At this time, I'd now like to address any questions that we've received from our shareholders. We received a couple of questions. One relates to M&A activity at the company relative to various parts of the company that we need to either upgrade or deal with in technology. As all shareholders know, in the last 18 months, the company has completed 3 M&A activities: an acquisition of the Greater Hudson Bancorp, an acquisition of Bancorp of New Jersey just recently in January and the acquisition of BoeFly in June of 2019. 2 of those were banks. The other was a technology play, it was a fintech player. And so we continuously look at merger and -- merger and acquisitions as ways to diversify and strengthen the company over time. Second question has to do with should we consider buybacks or dividends during this pandemic. As everyone knows, we have cut back our buyback program and dividends will be evaluated on a quarter-by-quarter basis depending on the strength of the company and its earnings potential. Another question related to the types of loans that the company thinks about where we can make the best return. The company has always prided itself in having a diversified loan portfolio, and we're constantly looking at where we get the best rate of return relative to the risk that we take on in our company. I believe that's all the questions. So at this time, I'd like to request that the judge report on the balloting for the proposals put forth at the meeting.

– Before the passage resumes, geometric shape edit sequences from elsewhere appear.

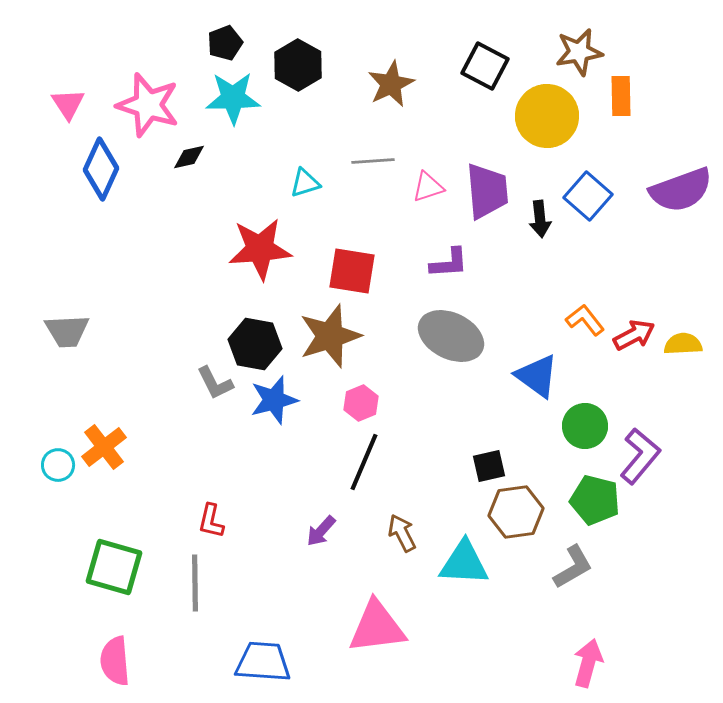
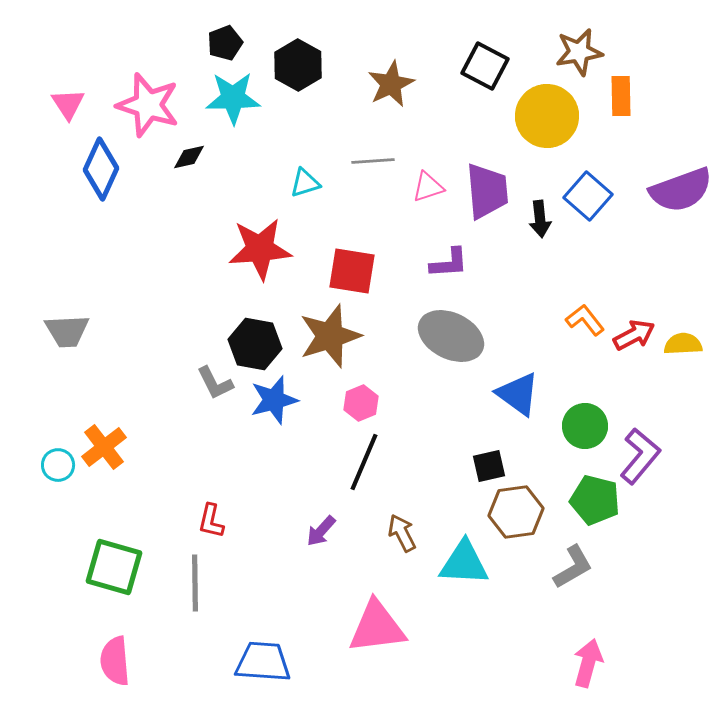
blue triangle at (537, 376): moved 19 px left, 18 px down
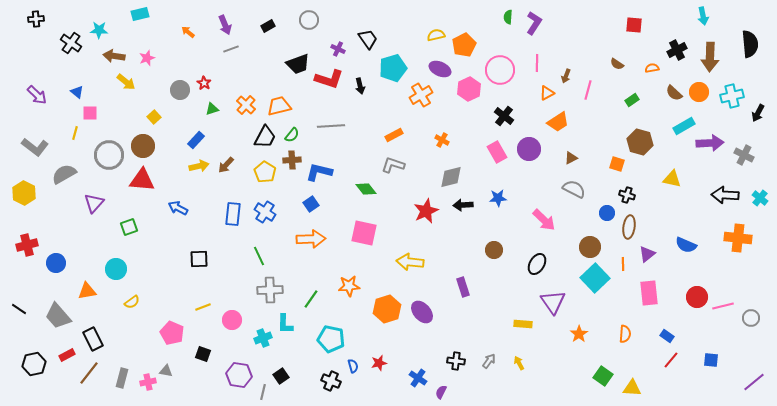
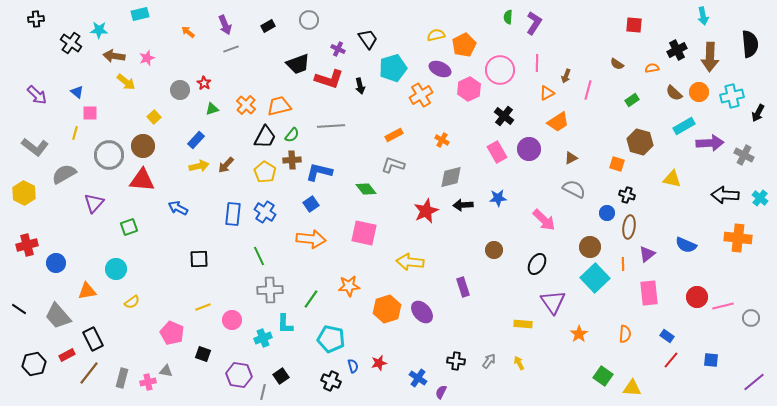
orange arrow at (311, 239): rotated 8 degrees clockwise
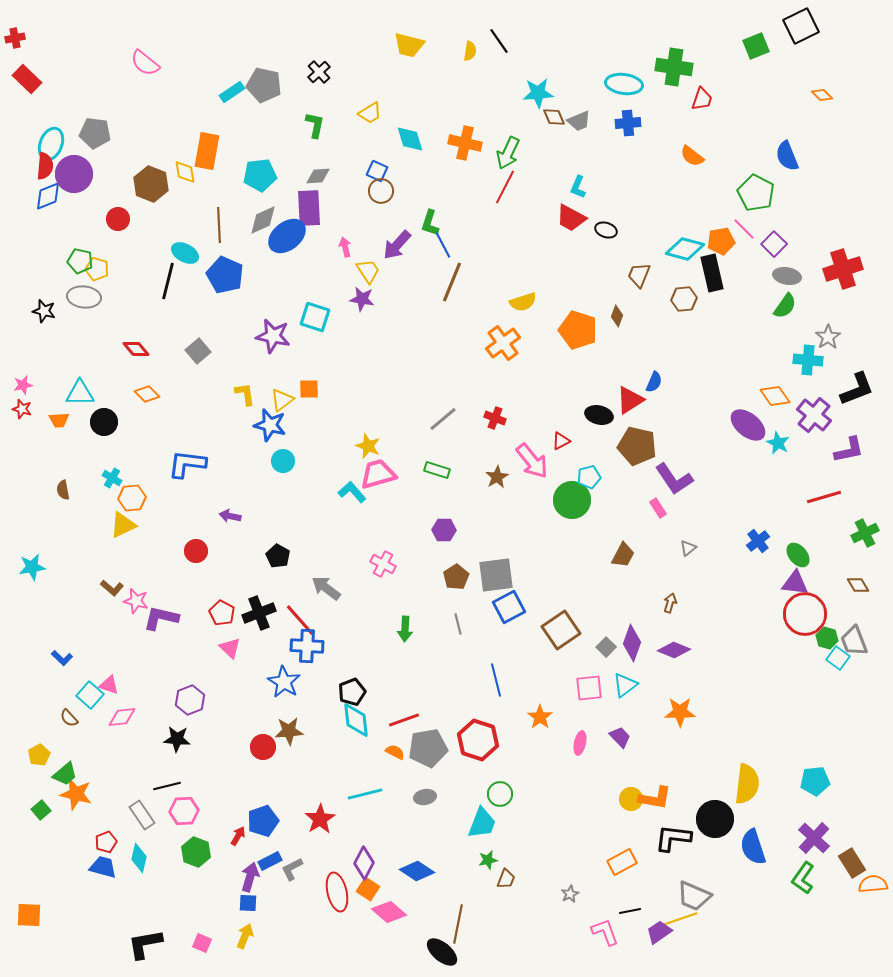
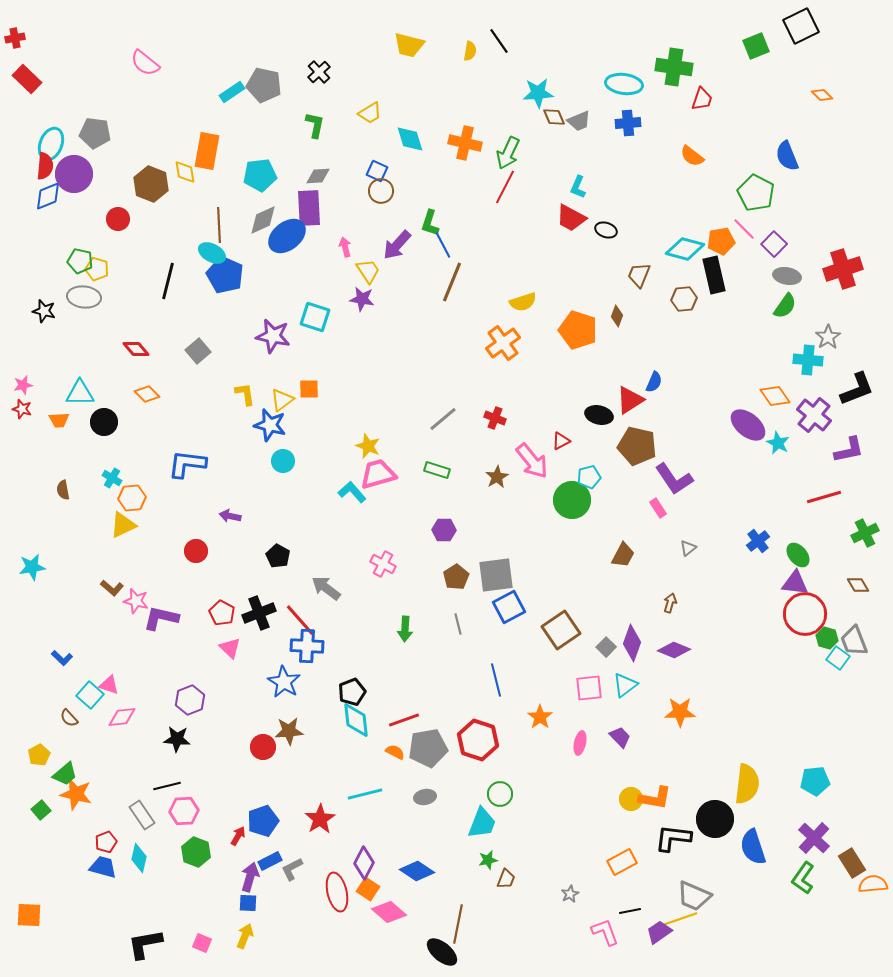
cyan ellipse at (185, 253): moved 27 px right
black rectangle at (712, 273): moved 2 px right, 2 px down
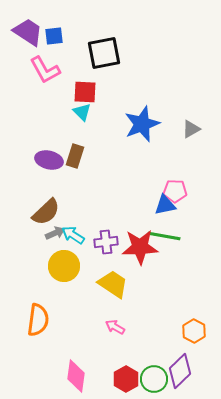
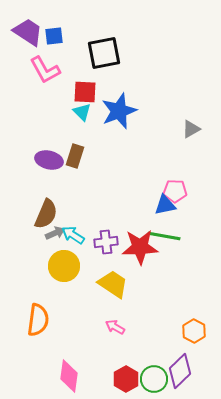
blue star: moved 23 px left, 13 px up
brown semicircle: moved 2 px down; rotated 24 degrees counterclockwise
pink diamond: moved 7 px left
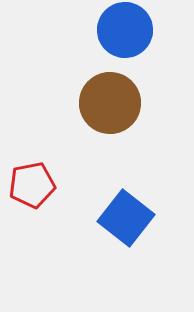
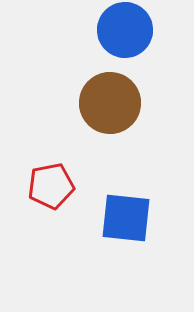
red pentagon: moved 19 px right, 1 px down
blue square: rotated 32 degrees counterclockwise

Thomas Ferrari;American Election Services, LLC;Indepent Inspector of Elections

attendee
#6

Based on the tabulation of the votes, management's proposals have been adopted.

Frank Sorrentino

executive
#7

Well, thank you. I declare that the proposals to elect management's nominees to the Board of Directors; to approve the executive compensation of ConnectOne Bancorp, Inc.'s named executive officers as described in the proxy statement; to authorize the amendment to the Restated Certificate of Incorporation to the company to implement a majority voting standard for certain corporate actions; to adopt the company's Amended and Restated Certificate of Incorporation; and to ratify the appointment of Crowe LLP as the company's independent registered public accountants for the fiscal year ending December 31, 2020, have all been adopted. Ladies and gentlemen, thank you all for participating in our 2020 annual meeting, and we hope to see you all again next year. Thank you.